Baca berita tanpa iklan. Gabung Kompas.com+

Banyak Perusahaan Tak Bayar Kompensasi Sesuai Aturan, Ini Kata Menaker

Kompas.com - 21/02/2020, 08:06 WIB
Rully R. Ramli,
Sakina Rakhma Diah Setiawan

Tim Redaksi

JAKARTA, KOMPAS.com - Menteri Ketenagakerjaan Ida Fauziyah menyebutkan, tingkat kepatuhan pembayaran kompensasi kepada tenaga kerja yang mengalami pemutusan hubungan kerja (PHK) masih sangat rendah.
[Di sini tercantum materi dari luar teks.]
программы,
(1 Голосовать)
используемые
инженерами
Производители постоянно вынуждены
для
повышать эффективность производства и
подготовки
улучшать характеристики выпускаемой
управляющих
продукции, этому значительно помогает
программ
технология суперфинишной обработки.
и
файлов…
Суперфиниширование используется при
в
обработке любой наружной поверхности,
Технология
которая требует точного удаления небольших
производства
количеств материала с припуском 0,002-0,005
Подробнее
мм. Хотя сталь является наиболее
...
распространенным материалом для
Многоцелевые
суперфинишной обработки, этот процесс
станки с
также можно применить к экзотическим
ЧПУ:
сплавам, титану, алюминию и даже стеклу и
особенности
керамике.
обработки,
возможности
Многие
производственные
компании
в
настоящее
Menurutnya, hal ini diakibatkan besaran pesangon yang diatur melalui Undang-Undang Nomor 13 Tahun 2003 tentang Ketenagakerjaan masih terlalu tinggi.
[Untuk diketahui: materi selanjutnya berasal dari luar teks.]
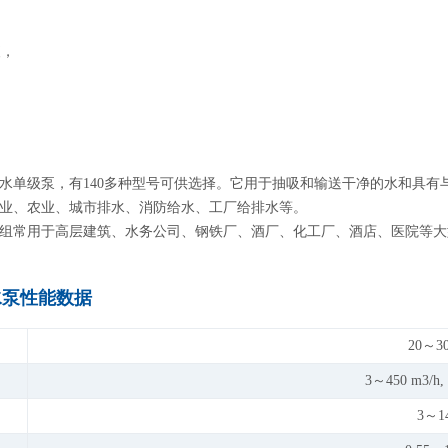
便，
。
水单级泵，有140多种型号可供选择。它用于抽吸和输送干净的水和具有与
工业、农业、城市排水、消防给水、工厂给排水等。
泵组常用于高层建筑、水务公司、钢铁厂、酒厂、化工厂、酒店、医院等
水泵性能数据
20～3
3～450 m3/h,
3～1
Hal ini menyebabkan perusahaan tidak mampu membayar pesangon tersebut.

Baca juga: Omnibus Law, Pemerintah Atur Pesangon PHK hingga 9 Bulan Upah

"Ternyata UU 13 2013 itu cukup tinggi ya pesangonnya. Karena cukup tinggi, data kami menunjukkan bahwa tingkat kepatuhan terhadap UU ini rendah, karena ternyata perusahaan-perushaan tidak mampu membayarnya," tutur Ida di Jakarta, Kamis (20/2/2020).

Berdasarkan data Kementerian Ketenagakerjaan 2019, dari total 536 persetujuan bersama PHK, hanya 147 persetujuan bersama yang membayarkan uang kompensasi sesuai dengan Undang-Undang nomor 13 tahun 2003 tentang Ketenagakerjaan.

"Atau sekitar 27 persen. Sedangkan sisanya sebanyak 384 persetujuan bersama atau sekitar 73 tidak melakukan pembayaran kompensasi PHK sesuai dengan UU 13 tahun 2003," ujar Ida.

Selain itu, Ida juga mendapatkan masukan dari Institute for Development Economic and Finance (INDEF) yang menyatakan bahwa peraturan tenaga kerja di Indonesia masih terlalu rigid, dimana salah satu poin dibahas adalah mengenai pesangon yang dinilai masih terlalu tinggi.

Baca juga: Benarkah Omnibus Law Akan Hapus Pesangon Pekerja? Ini Kata Kemnaker

"Tantangan ketidakpastian global saat ini tidak sedikit membuat perusahaan merugi. Ketika perusahaan ingin downsizing karena perusahaan merugi, perusahaan dituntut membayar kompensasi PHK yang besar," tuturnya.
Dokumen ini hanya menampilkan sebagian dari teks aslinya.